Earlier this week, the EURUSD currency pair broke through the local lows of 1.0670 and declined further without retesting this level, which alone provides technical prerequisites for the pair to return to it. In addition, EURUSD also has another level, well above the current one, which has not been retested. It is 1.1000. The presence of two untested levels above the current EURUSD quotes increase the probability of the pair’s upward correction, at least to the recently broken level of 1.0670.
Fundamentally, the trigger for such a correction may be the US Consumer Price Index (CPI) data expected to be released today. Inflation (year-on-year) is forecast to be 2.6%, up from the previous figure of 2.4%.

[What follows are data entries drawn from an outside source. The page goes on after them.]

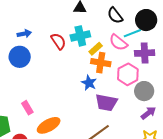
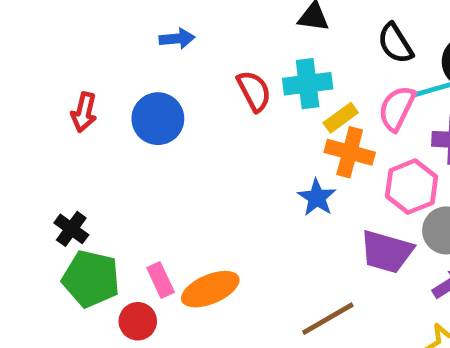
blue arrow: (24, 34) -> (177, 39), moved
pink semicircle: (118, 42) -> (397, 108), turned 72
purple trapezoid: (106, 103) -> (387, 252), moved
pink rectangle: (27, 108) -> (161, 280), moved

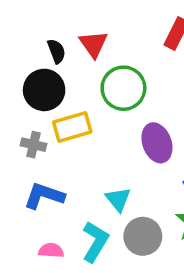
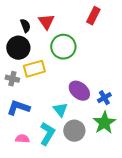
purple ellipse: (157, 143) -> (79, 91), moved, turned -30

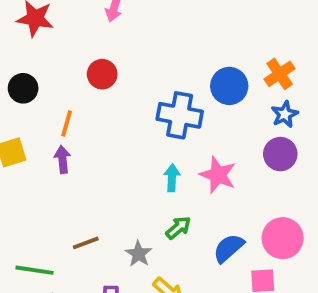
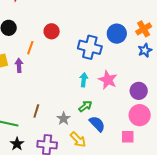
red circle: (102, 74) -> (52, 31), moved
purple circle: (280, 154) -> (139, 91), moved
purple arrow: (62, 159) -> (19, 65), moved
brown line: (86, 243) -> (36, 111), turned -56
blue semicircle: (229, 248) -> (97, 124), moved, turned 84

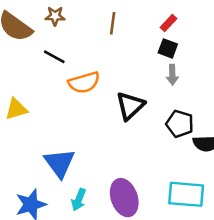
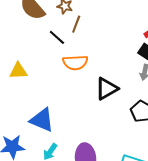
brown line: (113, 23) -> (76, 24), moved
blue triangle: (59, 163) -> (42, 120), turned -44

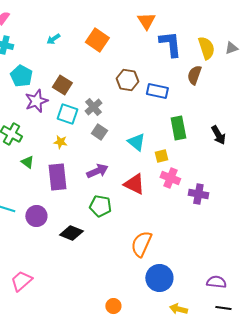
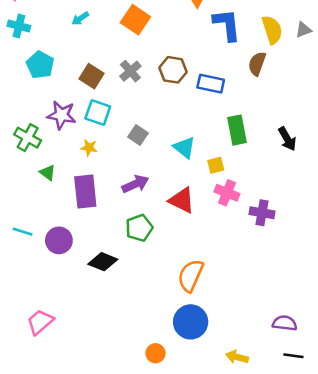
purple star: (36, 101) -> (61, 115), moved, turned 30
gray cross: (93, 107) -> (130, 71), moved
green pentagon: (100, 206) -> (139, 228), turned -30
blue circle: (159, 278) -> (191, 322), moved

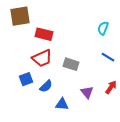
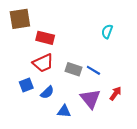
blue line: (108, 57) -> (93, 70), moved
purple triangle: (87, 92) -> (90, 99), size x1.5

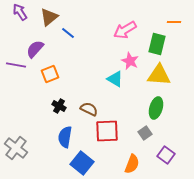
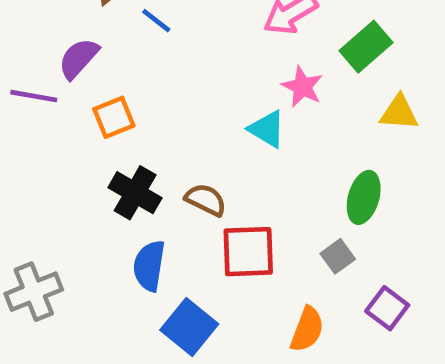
green rectangle: (157, 44) -> (366, 47), turned 35
yellow triangle: (159, 75) -> (399, 113), moved, size x0.7
black cross: (59, 106) -> (135, 193), size x1.5
gray cross: (16, 148) -> (34, 292), turned 30

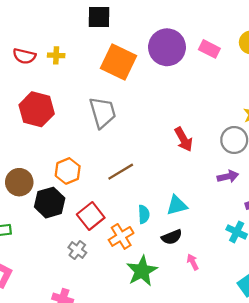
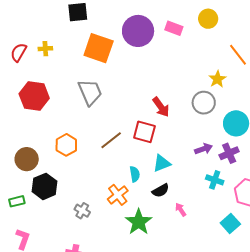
red semicircle: (24, 56) -> (19, 52), turned 114
purple arrow: (228, 176) -> (203, 149), moved
black hexagon: (50, 203) -> (44, 186), moved
red square: (91, 216) -> (144, 132), moved, turned -30

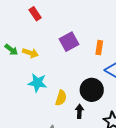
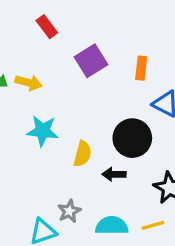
red rectangle: (35, 14) -> (47, 27), moved
black arrow: (79, 111) -> (114, 174), turned -88

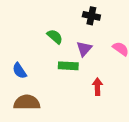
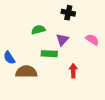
green semicircle: (55, 37) -> (38, 30), turned -56
brown semicircle: (27, 102) -> (26, 72), moved

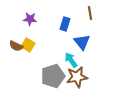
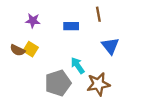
blue rectangle: (65, 24) -> (71, 26), turned 72
blue triangle: (82, 42) -> (110, 46), moved
brown star: (77, 77) -> (98, 84), moved

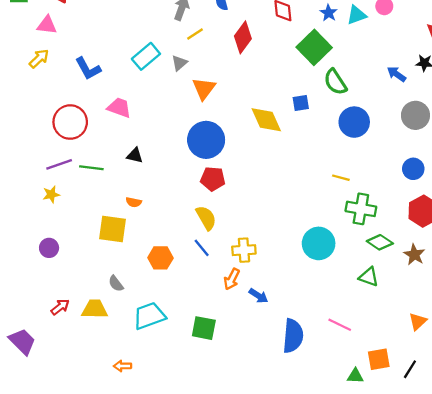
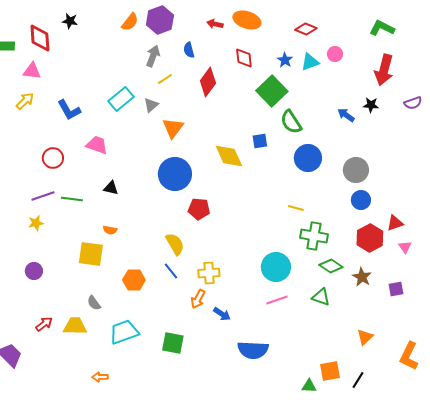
gray circle: (415, 115) -> (356, 170), moved
red circle: (70, 122) -> (53, 158), size x0.7
red pentagon: (213, 179) -> (199, 209), moved
pink line: (340, 325) -> (277, 300), moved, turned -45
blue semicircle: (293, 336) -> (253, 350), turned 88

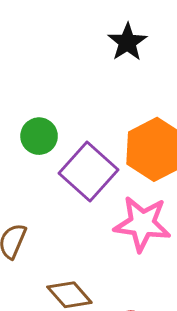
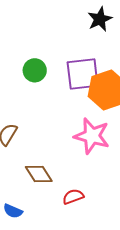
purple square: (88, 172) -> (83, 74), moved, turned 33

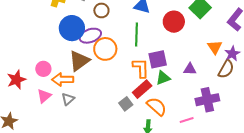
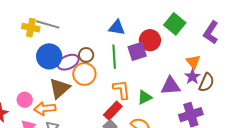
brown circle: (101, 10) -> (86, 55), moved
purple star: (232, 54) -> (192, 77), moved
purple square: (158, 59) -> (137, 51), moved
purple triangle: (190, 69) -> (171, 86), size x1.5
red rectangle: (142, 89) -> (113, 111), moved

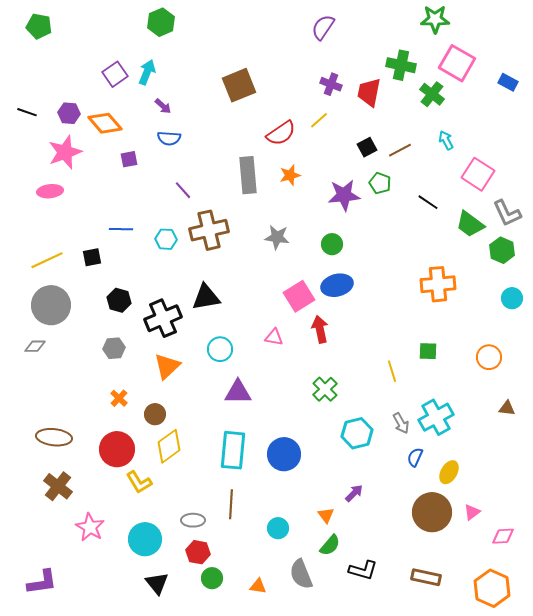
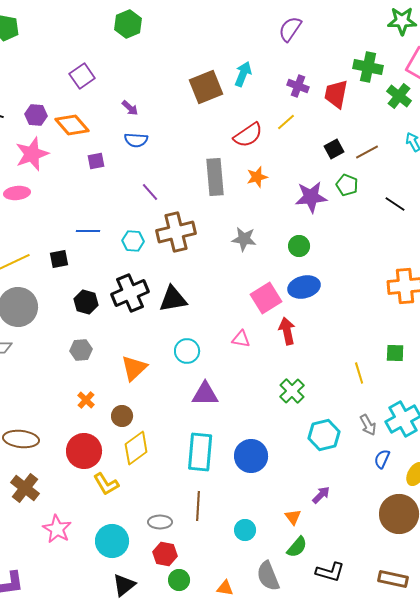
cyan arrow: (147, 72) -> (243, 74), moved
black cross: (163, 318) -> (130, 293), moved
black triangle: (157, 583) -> (124, 585), turned 30

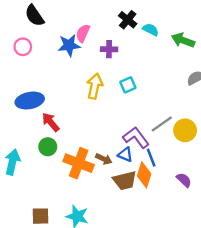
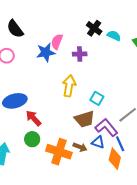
cyan square: (128, 85) -> (97, 98), moved, turned -32
brown trapezoid: (125, 181) -> (85, 119), moved

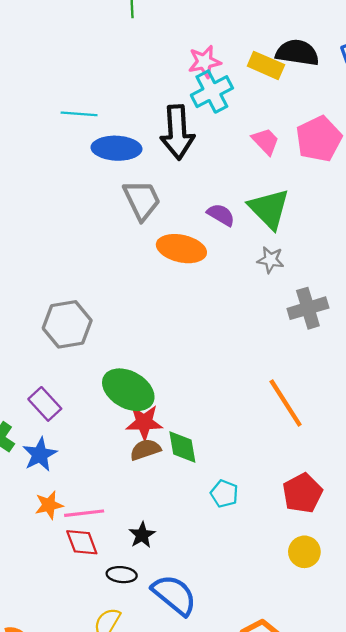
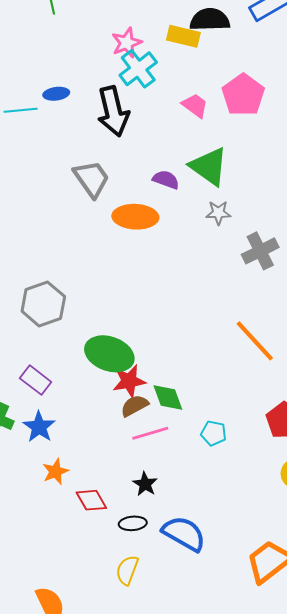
blue ellipse: (117, 148) -> (56, 94), moved, size x0.6
pink line: (84, 513) -> (150, 433), moved

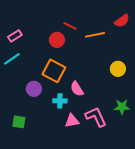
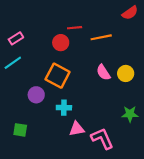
red semicircle: (122, 21) -> (130, 13), moved
red line: (70, 26) -> (75, 28), turned -32
pink semicircle: (77, 89) -> (103, 72), moved
pink L-shape: (96, 117) -> (102, 138), moved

If the key index for October is lower than in September, it will push EURUSD upwards as there will be less arguments to keep the Fed policy tighter regardless of rising inflation expectations related to Trump’s re-election. An additional factor contributing to the pair’s growth will be the scenario in which the core CPI falls below September’s 0.3% as well.
The overall recommendation is to buy EURUSD if the US CPI (YoY) is lower than 2.4%.
Profits should be taken at the level of 1.0670. A Stop loss could be set at the level of 1.0550.
The volume of the opened position should be set in such a way that the value of the possible loss, fixed with the help of a protective Stop loss order, is no more than 1% of your deposit funds.